CpG site methylation patterns have potential to improve differentiation of high-grade screening-detected cervical abnormalities. We assessed CpG differential methylation (DM) and differential variability (DV) in high-grade (CIN2+) vs low-grade (≤ CIN1) lesions. In ≤ CIN1 (n = 117) and CIN2+ (n = 31) samples, cervical sample DNA underwent testing with Illumina HumanMethylation arrays. We assessed DM and DV of CpG methylation M-values among 9 cervical cancer-associated genes. We fit CpG-specific linear models and estimated empirical Bayes standard errors and false discovery rates (FDRs). An exploratory epigenome-wide association study (EWAS) aimed to detect novel DM and DV CpGs (FDR < 0.05) and Gene Ontology (GO) term enrichment. Compared to ≤ CIN1, CIN2+ exhibited greater methylation at CCNA1 cluster 1 (M-value difference 0.24; 95% CI, 0.04-0.43) and RARB cluster 2 (0.16; 95% CI, 0.05-0.28), and lower methylation at CDH1 cluster 1 (-0.15; 95% CI, -0.26 to -0.04). CIN2+ exhibited lower variability at CDH1 cluster 2 (variation difference -0.24; 95% CI, -0.41 to -0.05) and FHIT cluster 1 (-0.30; 95% CI, -0.50 to -0.09). EWAS detected 3534 DM and 270 DV CpGs. Forty-four GO terms were enriched with DM CpGs related to transcriptional, structural, developmental, and neuronal processes. Methylation patterns may help triage screening-detected cervical abnormalities and inform US screening algorithms. This article is part of a Special Collection on Gynecological Cancer.

摘要

CpG位点甲基化模式有潜力改善高级别筛查发现的宫颈异常的鉴别。我们评估了高级别(CIN2+)与低级别(≤CIN1)病变中的CpG差异甲基化(DM)和差异变异性(DV)。在≤CIN1(n = 117)和CIN2+(n = 31)样本中,宫颈样本DNA使用Illumina HumanMethylation芯片进行检测。我们评估了9个宫颈癌相关基因中CpG甲基化M值的DM和DV。我们拟合了CpG特异性线性模型,并估计了经验贝叶斯标准误差和错误发现率(FDR)。一项探索性全基因组关联研究(EWAS)旨在检测新的DM和DV CpG(FDR < 0.05)以及基因本体(GO)术语富集情况。

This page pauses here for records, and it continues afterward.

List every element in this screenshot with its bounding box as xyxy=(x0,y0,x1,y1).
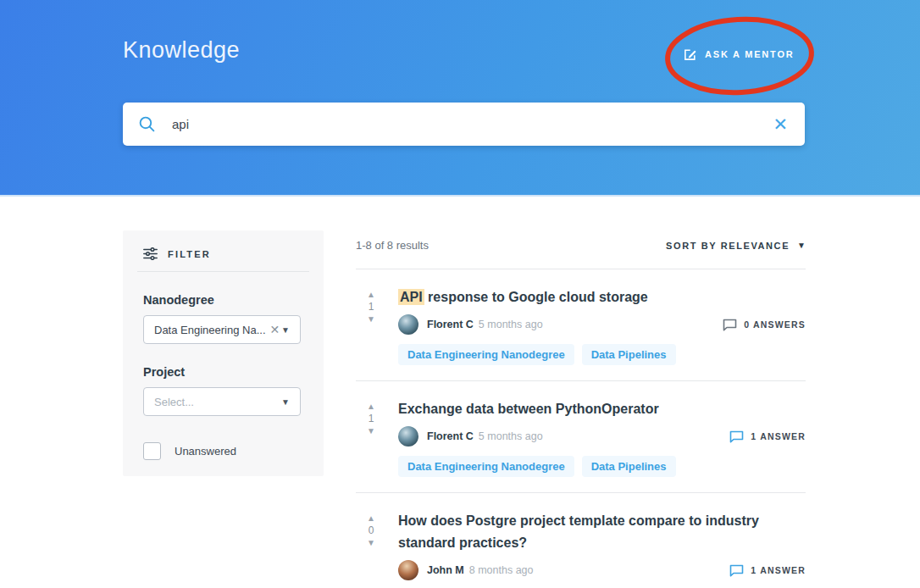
avatar xyxy=(398,560,418,580)
post-time: 5 months ago xyxy=(479,319,543,330)
upvote-icon[interactable]: ▲ xyxy=(367,289,375,300)
chevron-down-icon: ▼ xyxy=(281,397,290,407)
downvote-icon[interactable]: ▼ xyxy=(367,425,375,436)
chevron-down-icon: ▼ xyxy=(281,325,290,335)
filter-panel: FILTER Nanodegree Data Engineering Na...… xyxy=(123,230,324,476)
tag-chip[interactable]: Data Pipelines xyxy=(582,344,676,365)
question-row: ▲ 0 ▼ How does Postgre project template … xyxy=(356,493,806,588)
avatar xyxy=(398,314,418,335)
unanswered-label: Unanswered xyxy=(175,445,236,458)
clear-search-icon[interactable]: ✕ xyxy=(771,115,790,133)
results-list: 1-8 of 8 results SORT BY RELEVANCE ▼ ▲ 1… xyxy=(356,232,806,588)
speech-bubble-icon xyxy=(723,319,737,331)
sort-label: SORT BY RELEVANCE xyxy=(666,241,790,251)
nanodegree-selected-value: Data Engineering Na... xyxy=(154,324,266,336)
answers-badge: 1 ANSWER xyxy=(729,564,806,577)
filter-heading: FILTER xyxy=(123,230,324,271)
speech-bubble-icon xyxy=(729,564,744,577)
unanswered-checkbox[interactable] xyxy=(143,442,161,460)
post-time: 8 months ago xyxy=(469,564,534,576)
project-field-label: Project xyxy=(143,365,324,379)
chevron-down-icon: ▼ xyxy=(797,241,806,250)
author-name: Florent C xyxy=(427,430,474,442)
question-row: ▲ 1 ▼ Exchange data between PythonOperat… xyxy=(356,381,806,493)
sort-by-relevance[interactable]: SORT BY RELEVANCE ▼ xyxy=(666,241,806,251)
author-name: Florent C xyxy=(427,319,474,330)
question-title[interactable]: How does Postgre project template compar… xyxy=(398,510,806,554)
vote-control: ▲ 1 ▼ xyxy=(356,398,386,477)
ask-a-mentor-button[interactable]: ASK A MENTOR xyxy=(683,42,795,66)
author-name: John M xyxy=(427,564,464,576)
downvote-icon[interactable]: ▼ xyxy=(367,313,375,325)
filter-label: FILTER xyxy=(168,249,211,259)
remove-nanodegree-icon[interactable]: ✕ xyxy=(270,323,280,336)
ask-a-mentor-label: ASK A MENTOR xyxy=(705,49,795,59)
tag-chip[interactable]: Data Engineering Nanodegree xyxy=(398,344,574,365)
vote-count: 1 xyxy=(369,412,374,425)
vote-control: ▲ 0 ▼ xyxy=(356,510,386,588)
compose-icon xyxy=(683,47,697,62)
answers-badge: 1 ANSWER xyxy=(729,430,806,443)
answers-count: 1 ANSWER xyxy=(751,565,806,575)
divider xyxy=(137,271,309,272)
vote-control: ▲ 1 ▼ xyxy=(356,286,386,365)
vote-count: 0 xyxy=(369,524,374,537)
answers-count: 1 ANSWER xyxy=(751,431,806,441)
search-match-highlight: API xyxy=(398,289,424,305)
page-title: Knowledge xyxy=(123,37,240,64)
answers-badge: 0 ANSWERS xyxy=(723,319,806,331)
question-title[interactable]: API response to Google cloud storage xyxy=(398,286,806,308)
avatar xyxy=(398,426,418,447)
nanodegree-select[interactable]: Data Engineering Na... ✕ ▼ xyxy=(143,315,301,344)
project-placeholder: Select... xyxy=(154,396,194,408)
speech-bubble-icon xyxy=(729,430,744,443)
nanodegree-field-label: Nanodegree xyxy=(143,293,324,307)
search-icon xyxy=(138,115,156,133)
vote-count: 1 xyxy=(369,300,374,313)
question-title[interactable]: Exchange data between PythonOperator xyxy=(398,398,806,420)
project-select[interactable]: Select... ▼ xyxy=(143,387,301,416)
downvote-icon[interactable]: ▼ xyxy=(367,537,375,548)
tag-chip[interactable]: Data Pipelines xyxy=(582,456,676,477)
tag-chip[interactable]: Data Engineering Nanodegree xyxy=(398,456,574,477)
unanswered-filter[interactable]: Unanswered xyxy=(143,442,324,460)
results-header: 1-8 of 8 results SORT BY RELEVANCE ▼ xyxy=(356,232,806,269)
upvote-icon[interactable]: ▲ xyxy=(367,401,375,412)
upvote-icon[interactable]: ▲ xyxy=(367,513,375,524)
page-header: Knowledge ASK A MENTOR ✕ xyxy=(0,0,920,197)
post-time: 5 months ago xyxy=(479,430,543,442)
results-count: 1-8 of 8 results xyxy=(356,239,429,252)
sliders-icon xyxy=(143,247,158,260)
question-row: ▲ 1 ▼ API response to Google cloud stora… xyxy=(356,269,806,381)
answers-count: 0 ANSWERS xyxy=(744,319,806,330)
search-bar: ✕ xyxy=(123,103,805,146)
search-input[interactable] xyxy=(172,117,771,131)
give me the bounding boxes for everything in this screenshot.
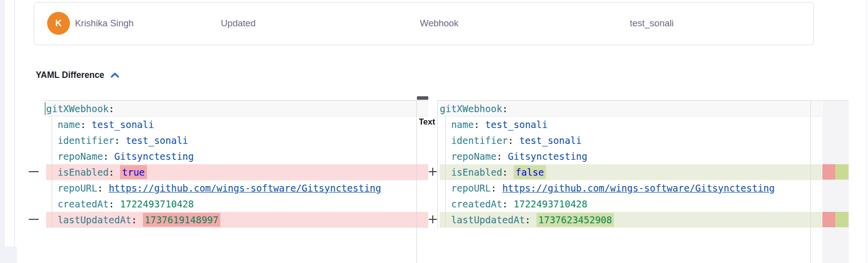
audit-resource-type: Webhook [420,18,459,29]
avatar: K [47,12,70,35]
yaml-value: 1722493710428 [120,198,194,209]
code-line[interactable]: createdAt: 1722493710428 [46,196,428,212]
diff-original-pane[interactable]: gitXWebhook: name: test_sonali identifie… [44,100,428,263]
audit-event-row: K Krishika Singh Updated Webhook test_so… [34,2,814,45]
yaml-value: false [514,165,546,179]
overview-ruler[interactable] [822,100,849,263]
code-line[interactable]: repoName: Gitsynctesting [46,148,428,164]
yaml-value: 1722493710428 [514,198,588,209]
yaml-key: isEnabled [451,167,502,178]
yaml-value: 1737623452908 [536,213,614,227]
yaml-value: test_sonali [485,119,548,130]
pane-divider[interactable] [416,100,417,263]
yaml-key: repoName [451,151,497,162]
repo-url-link[interactable]: https://github.com/wings-software/Gitsyn… [502,183,775,194]
yaml-key: lastUpdatedAt [451,214,525,225]
ruler-added-marker [835,164,849,180]
yaml-value: test_sonali [126,135,188,146]
yaml-key: identifier [451,135,508,146]
code-line[interactable]: isEnabled: false [440,164,822,180]
code-line[interactable]: repoURL: https://github.com/wings-softwa… [46,180,428,196]
code-line[interactable]: identifier: test_sonali [46,132,428,148]
repo-url-link[interactable]: https://github.com/wings-software/Gitsyn… [109,183,381,194]
yaml-key: name [58,119,80,130]
chevron-up-icon [110,71,120,79]
audit-action: Updated [221,18,256,29]
modified-pane-inner-border [810,100,811,263]
audit-user-name: Krishika Singh [75,18,134,29]
diff-modified-pane[interactable]: gitXWebhook: name: test_sonali identifie… [437,100,822,263]
yaml-key: gitXWebhook [46,103,109,114]
yaml-key: repoURL [58,183,97,194]
yaml-key: createdAt [58,198,109,209]
left-rail-divider [14,0,15,247]
code-line[interactable]: repoName: Gitsynctesting [440,148,822,164]
middle-text-label: Text [419,117,435,127]
yaml-key: lastUpdatedAt [58,214,132,225]
modified-pane-border [437,100,438,228]
ruler-removed-marker [822,212,835,227]
yaml-difference-header: YAML Difference [36,70,120,80]
code-line[interactable]: gitXWebhook: [440,101,822,117]
yaml-key: identifier [58,135,114,146]
text-cursor [45,102,46,115]
code-line[interactable]: isEnabled: true [46,164,428,180]
ruler-removed-marker [822,164,835,180]
right-viewport-edge [866,0,867,263]
removed-line-indicator-icon [29,171,39,172]
removed-line-indicator-icon [29,219,39,220]
yaml-value: test_sonali [519,135,582,146]
audit-yaml-diff-page: K Krishika Singh Updated Webhook test_so… [0,0,868,263]
added-line-indicator-icon [428,167,437,176]
yaml-key: repoName [58,151,103,162]
yaml-key: name [451,119,474,130]
yaml-value: Gitsynctesting [508,151,587,162]
indent-guide-left [52,117,52,228]
code-line[interactable]: lastUpdatedAt: 1737619148997 [46,212,428,228]
code-line[interactable]: name: test_sonali [440,117,822,132]
splitter-handle[interactable] [417,96,428,100]
yaml-value: true [120,165,147,179]
code-line[interactable]: createdAt: 1722493710428 [440,196,822,212]
yaml-key: isEnabled [58,167,109,178]
code-line[interactable]: identifier: test_sonali [440,132,822,148]
code-line[interactable]: name: test_sonali [46,117,428,132]
audit-resource-name: test_sonali [630,18,673,29]
indent-guide-right [445,117,446,228]
yaml-key: repoURL [451,183,491,194]
yaml-key: gitXWebhook [440,103,502,114]
yaml-difference-collapse-button[interactable] [110,71,120,79]
yaml-value: Gitsynctesting [114,151,194,162]
left-page-rail [0,0,5,263]
ruler-added-marker [835,212,849,227]
yaml-difference-title: YAML Difference [36,70,104,80]
yaml-value: test_sonali [92,119,154,130]
yaml-key: createdAt [451,198,502,209]
added-line-indicator-icon [428,215,437,224]
yaml-value: 1737619148997 [143,213,221,227]
code-line[interactable]: lastUpdatedAt: 1737623452908 [440,212,822,228]
code-line[interactable]: gitXWebhook: [46,101,428,117]
code-line[interactable]: repoURL: https://github.com/wings-softwa… [440,180,822,196]
left-rail-bottom-block [0,247,17,263]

与≤CIN1相比,CIN2+在CCNA1簇1处表现出更高的甲基化(M值差异0.24;95%CI,0.04 - 0.43)和RARB簇2处(0.16;95%CI,0.05 - 0.28),而在CDH1簇1处甲基化较低(-0.15;95%CI,-0.26至-0.04)。CIN2+在CDH1簇2处(变异差异-0.24;95%CI,-0.41至-0.05)和FHIT簇1处(-0.30;95%CI,-0.50至-0.09)表现出较低的变异性。EWAS检测到3534个DM CpG和270个DV CpG。44个GO术语与转录、结构、发育和神经过程相关的DM CpG富集。甲基化模式可能有助于对筛查发现的宫颈异常进行分类,并为美国的筛查算法提供信息。本文是妇科癌症专题集的一部分。